I am leaning towards compiling a holistic picture of the situation using different pieces of information. So your example of insider selling could be one piece of the puzzle that will influence the subjective probabilities assigned to the outcome.
Quote from oraclewizard77:
To help you out, none of what you mentioned works. A good signal is insider selling. Now some say only insider buying matters. They are wrong, insider selling creates selling pressure and does bring down the stock. Now obviously I am not talking about automated Christmas selling, but out of the blue strong volume selling.
Let's give an example, for when I traded stocks. Out of the blue a biotech stock started to have insider selling, I shorted using put options. Bad news soon followed and the stock fell.
Other signals, you see the LEH CEO come on CNBC saying everything is fine, not to worry about the massive put position in his stock. A small amount of time passes, the company goes out of business. Strong option short positions are done by professionals with insider knowledge.
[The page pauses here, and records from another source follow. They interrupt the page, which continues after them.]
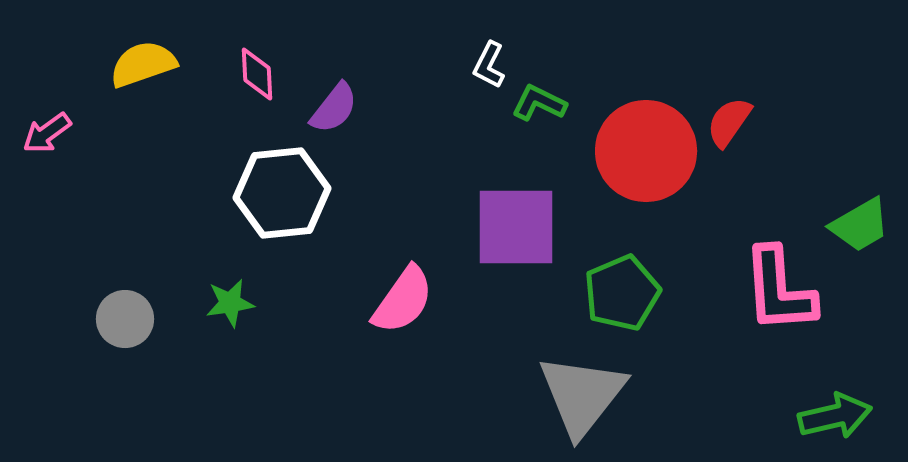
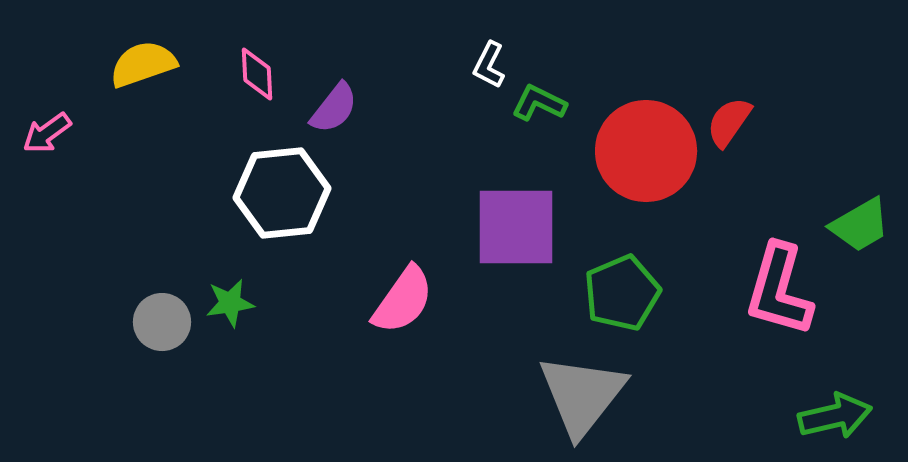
pink L-shape: rotated 20 degrees clockwise
gray circle: moved 37 px right, 3 px down
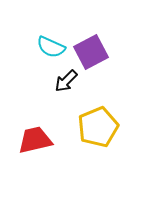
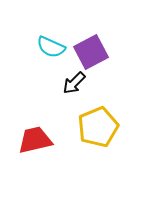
black arrow: moved 8 px right, 2 px down
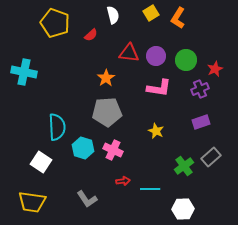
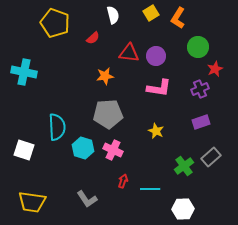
red semicircle: moved 2 px right, 3 px down
green circle: moved 12 px right, 13 px up
orange star: moved 1 px left, 2 px up; rotated 24 degrees clockwise
gray pentagon: moved 1 px right, 2 px down
white square: moved 17 px left, 12 px up; rotated 15 degrees counterclockwise
red arrow: rotated 64 degrees counterclockwise
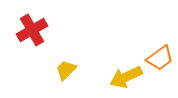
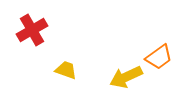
orange trapezoid: moved 1 px left, 1 px up
yellow trapezoid: rotated 65 degrees clockwise
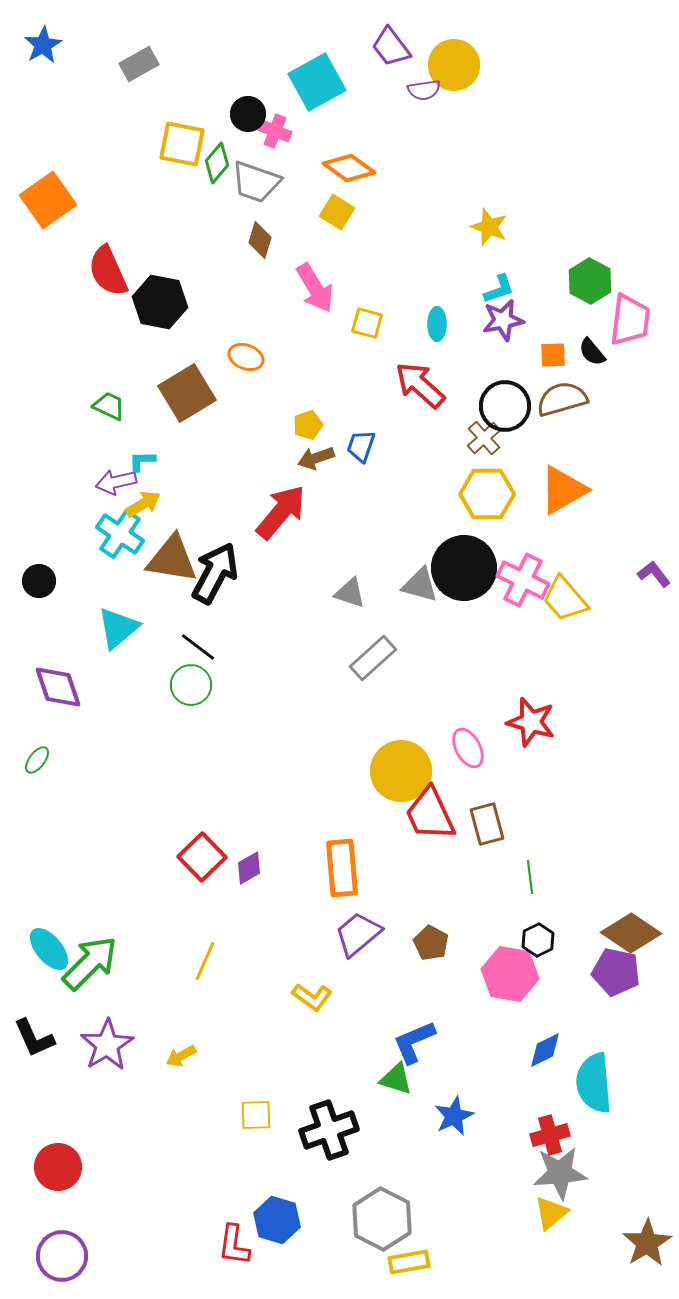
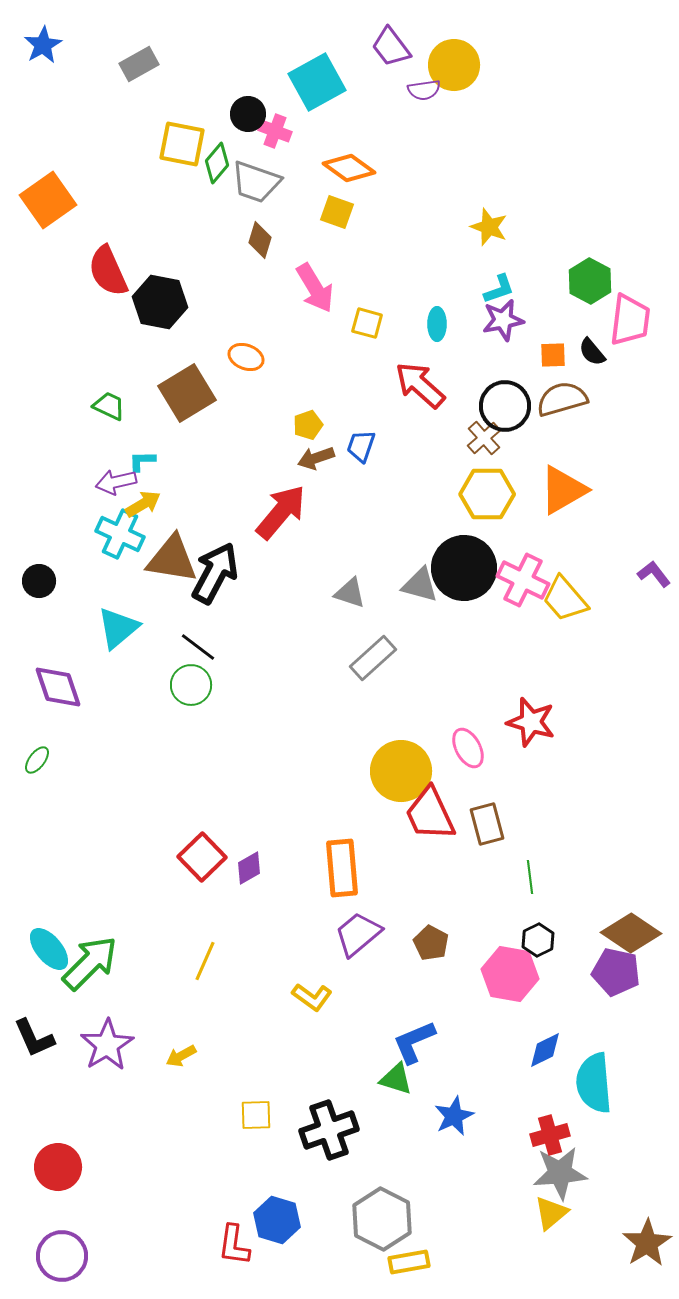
yellow square at (337, 212): rotated 12 degrees counterclockwise
cyan cross at (120, 534): rotated 9 degrees counterclockwise
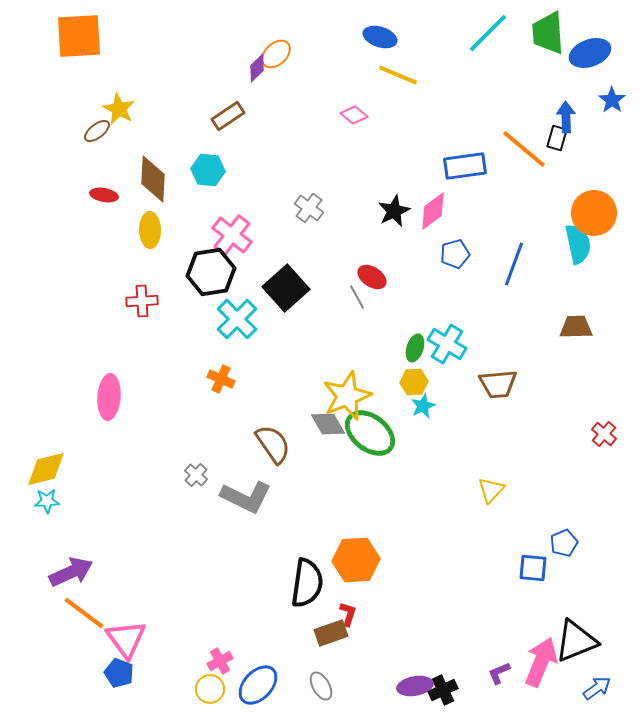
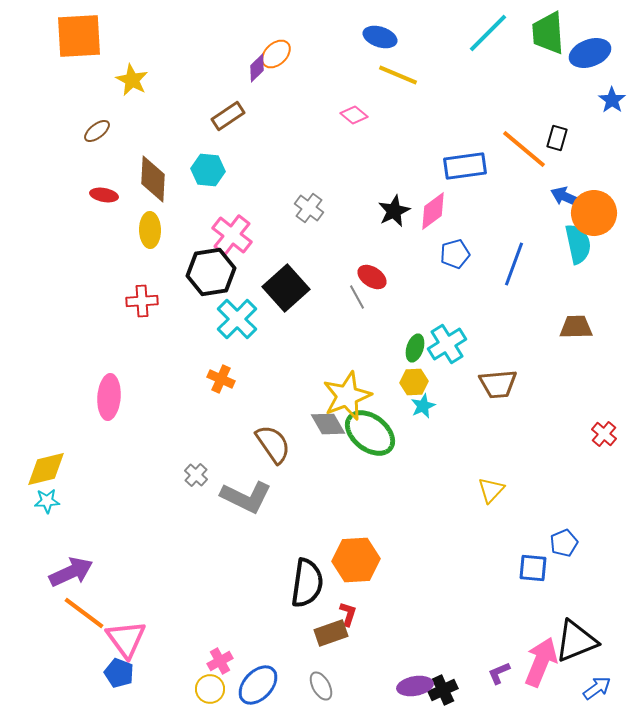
yellow star at (119, 109): moved 13 px right, 29 px up
blue arrow at (566, 117): moved 80 px down; rotated 64 degrees counterclockwise
cyan cross at (447, 344): rotated 27 degrees clockwise
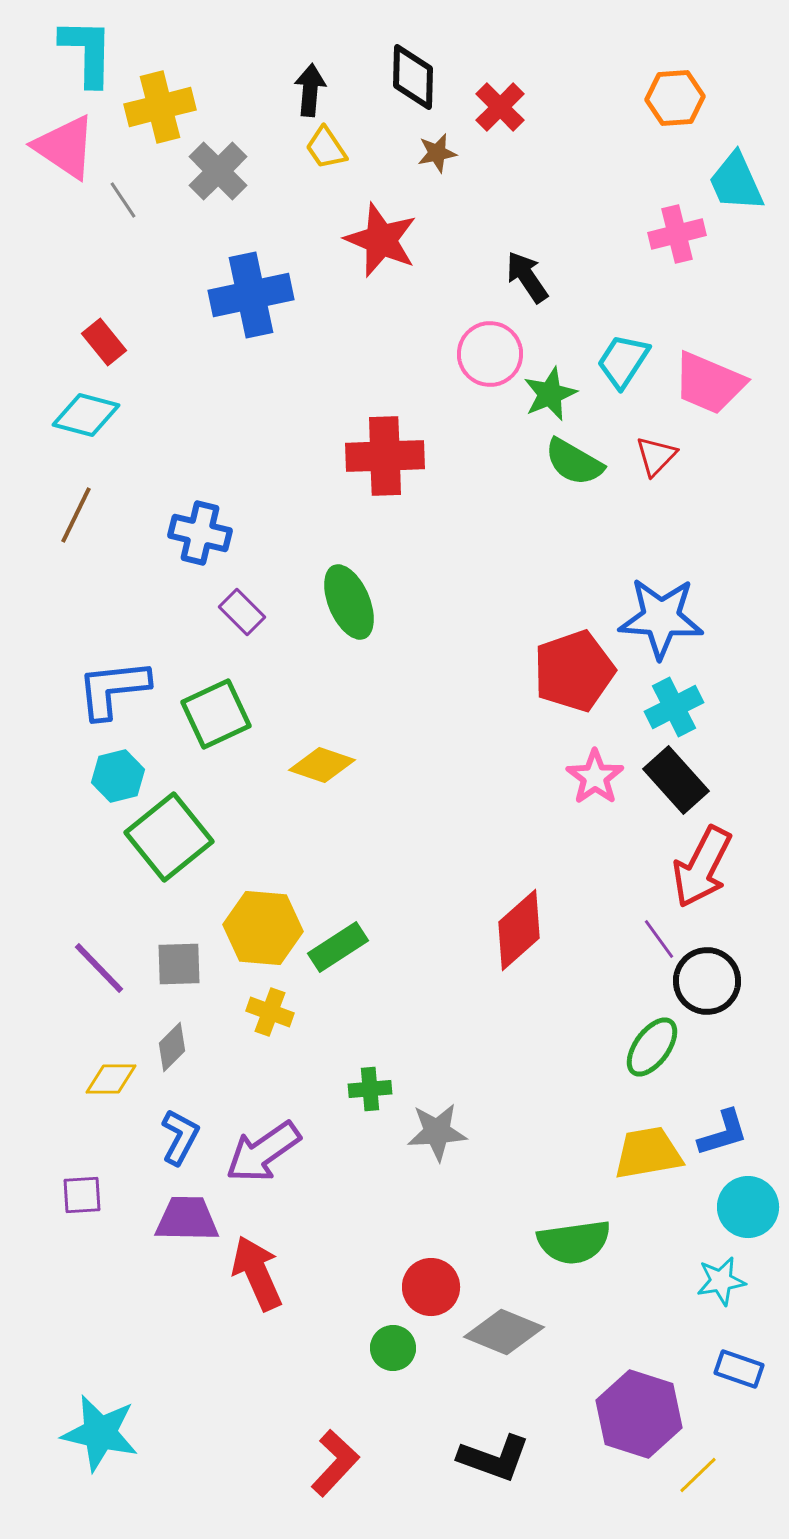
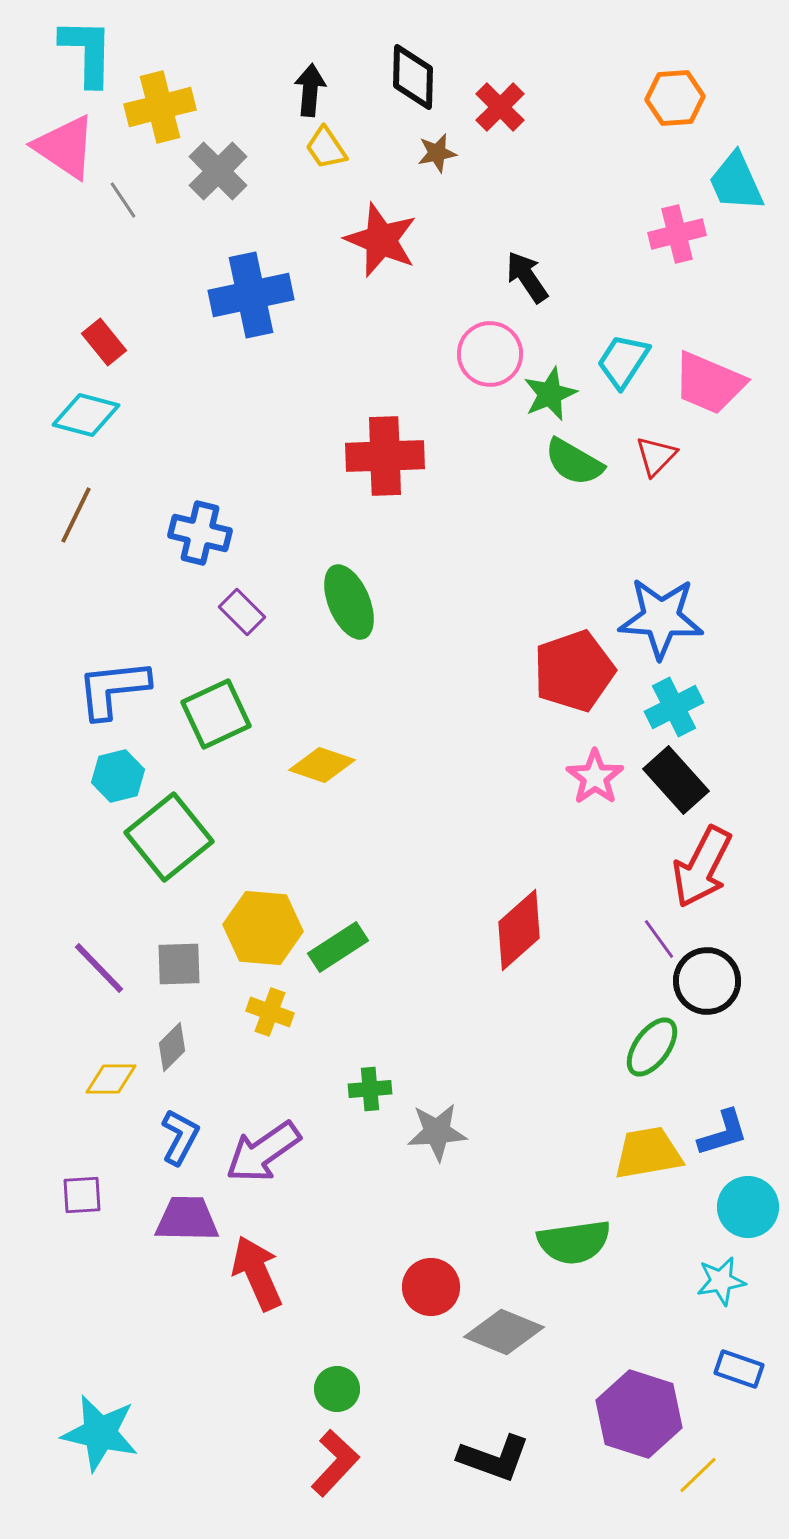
green circle at (393, 1348): moved 56 px left, 41 px down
Here's another good trade that I actually did. A hedge fund that did a strategy where they bought shares in a stock being acquired and shorting the company doing the buying went out of business so there is no one to bring the price of stocks together. A company made an all cash offer and there was still a massive gap between what they were willing to pay and what the stock price was at. I went long, and made good money. If you like you can get my book when I write it on some of these strategies including statistically times during the year when to buy certain stocks and when to then sell them for good profits.